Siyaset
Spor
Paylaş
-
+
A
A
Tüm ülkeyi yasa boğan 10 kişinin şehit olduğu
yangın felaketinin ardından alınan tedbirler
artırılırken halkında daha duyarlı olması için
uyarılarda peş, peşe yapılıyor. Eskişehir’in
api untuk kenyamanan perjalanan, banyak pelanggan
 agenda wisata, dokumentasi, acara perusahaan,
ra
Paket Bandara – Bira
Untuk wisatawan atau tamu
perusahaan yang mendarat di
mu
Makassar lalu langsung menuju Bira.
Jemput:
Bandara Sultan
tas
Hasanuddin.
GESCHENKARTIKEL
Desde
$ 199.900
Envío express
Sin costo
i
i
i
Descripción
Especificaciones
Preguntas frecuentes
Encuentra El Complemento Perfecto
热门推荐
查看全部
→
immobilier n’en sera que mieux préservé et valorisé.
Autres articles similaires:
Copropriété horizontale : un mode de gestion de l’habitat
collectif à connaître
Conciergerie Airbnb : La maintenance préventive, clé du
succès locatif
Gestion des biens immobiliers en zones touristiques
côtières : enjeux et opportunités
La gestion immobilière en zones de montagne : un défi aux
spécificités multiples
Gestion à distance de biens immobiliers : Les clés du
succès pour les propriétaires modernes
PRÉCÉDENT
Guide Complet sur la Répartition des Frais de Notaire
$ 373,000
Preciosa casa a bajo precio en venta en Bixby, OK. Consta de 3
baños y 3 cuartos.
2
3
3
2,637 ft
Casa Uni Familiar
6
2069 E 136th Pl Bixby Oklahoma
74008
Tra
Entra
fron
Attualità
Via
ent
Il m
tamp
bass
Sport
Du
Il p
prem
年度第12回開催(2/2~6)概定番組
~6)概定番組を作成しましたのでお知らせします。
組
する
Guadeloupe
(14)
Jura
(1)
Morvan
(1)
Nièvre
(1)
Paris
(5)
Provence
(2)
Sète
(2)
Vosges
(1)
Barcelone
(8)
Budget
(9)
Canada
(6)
──────
## Problem
Transcribe the records from their first line. Stop after the line with "api untuk kenyamanan", including it.

## Answer section
Siyaset
Spor
Paylaş
-
+
A
A
Tüm ülkeyi yasa boğan 10 kişinin şehit olduğu
yangın felaketinin ardından alınan tedbirler
artırılırken halkında daha duyarlı olması için
uyarılarda peş, peşe yapılıyor. Eskişehir’in
api untuk kenyamanan perjalanan, banyak pelanggan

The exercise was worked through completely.